*PROBLEM TO WORK ON*: Print, from the listing below, the lines starting at the line containing "Fixing High Water" and ending at the line containing "It's more about", exactly as they stand, and print nothing else.

*TASK INPUTS*:
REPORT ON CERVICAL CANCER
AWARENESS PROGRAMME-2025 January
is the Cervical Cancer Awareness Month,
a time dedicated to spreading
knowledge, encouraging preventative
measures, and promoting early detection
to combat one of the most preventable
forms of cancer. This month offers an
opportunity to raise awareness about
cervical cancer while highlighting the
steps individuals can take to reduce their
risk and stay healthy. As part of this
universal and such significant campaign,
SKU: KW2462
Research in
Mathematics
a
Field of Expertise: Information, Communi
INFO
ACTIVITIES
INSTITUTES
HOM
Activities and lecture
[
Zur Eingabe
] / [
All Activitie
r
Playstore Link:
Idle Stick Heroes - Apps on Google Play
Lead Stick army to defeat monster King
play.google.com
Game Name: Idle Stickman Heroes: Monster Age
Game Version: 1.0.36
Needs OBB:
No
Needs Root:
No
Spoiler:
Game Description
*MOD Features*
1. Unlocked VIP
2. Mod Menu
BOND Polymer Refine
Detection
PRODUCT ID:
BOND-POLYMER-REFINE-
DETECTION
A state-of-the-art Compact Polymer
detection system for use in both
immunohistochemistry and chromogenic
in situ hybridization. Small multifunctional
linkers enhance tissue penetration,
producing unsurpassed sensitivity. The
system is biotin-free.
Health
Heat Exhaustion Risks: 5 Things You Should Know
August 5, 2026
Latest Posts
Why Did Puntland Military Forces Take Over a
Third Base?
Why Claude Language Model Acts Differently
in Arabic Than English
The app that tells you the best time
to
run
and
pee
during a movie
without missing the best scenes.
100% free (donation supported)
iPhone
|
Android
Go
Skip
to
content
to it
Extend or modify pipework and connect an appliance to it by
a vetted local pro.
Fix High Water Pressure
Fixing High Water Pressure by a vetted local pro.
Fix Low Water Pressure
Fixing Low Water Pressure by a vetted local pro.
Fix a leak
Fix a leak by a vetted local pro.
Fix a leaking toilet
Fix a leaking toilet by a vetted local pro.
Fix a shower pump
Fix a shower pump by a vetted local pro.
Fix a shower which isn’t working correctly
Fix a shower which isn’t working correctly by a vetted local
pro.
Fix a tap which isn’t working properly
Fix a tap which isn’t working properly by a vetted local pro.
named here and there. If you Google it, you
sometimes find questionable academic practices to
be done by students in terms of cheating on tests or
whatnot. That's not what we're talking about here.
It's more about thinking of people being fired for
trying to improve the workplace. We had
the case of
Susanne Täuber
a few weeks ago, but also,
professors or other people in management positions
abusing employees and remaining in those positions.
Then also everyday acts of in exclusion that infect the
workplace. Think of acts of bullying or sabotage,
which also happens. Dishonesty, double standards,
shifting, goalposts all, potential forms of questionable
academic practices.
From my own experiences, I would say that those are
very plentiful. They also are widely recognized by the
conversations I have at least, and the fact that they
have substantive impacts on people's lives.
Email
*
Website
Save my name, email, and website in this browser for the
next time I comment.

*EXERCISE OUTPUT*:
Fixing High Water Pressure by a vetted local pro.
Fix Low Water Pressure
Fixing Low Water Pressure by a vetted local pro.
Fix a leak
Fix a leak by a vetted local pro.
Fix a leaking toilet
Fix a leaking toilet by a vetted local pro.
Fix a shower pump
Fix a shower pump by a vetted local pro.
Fix a shower which isn’t working correctly
Fix a shower which isn’t working correctly by a vetted local
pro.
Fix a tap which isn’t working properly
Fix a tap which isn’t working properly by a vetted local pro.
named here and there. If you Google it, you
sometimes find questionable academic practices to
be done by students in terms of cheating on tests or
whatnot. That's not what we're talking about here.
It's more about thinking of people being fired for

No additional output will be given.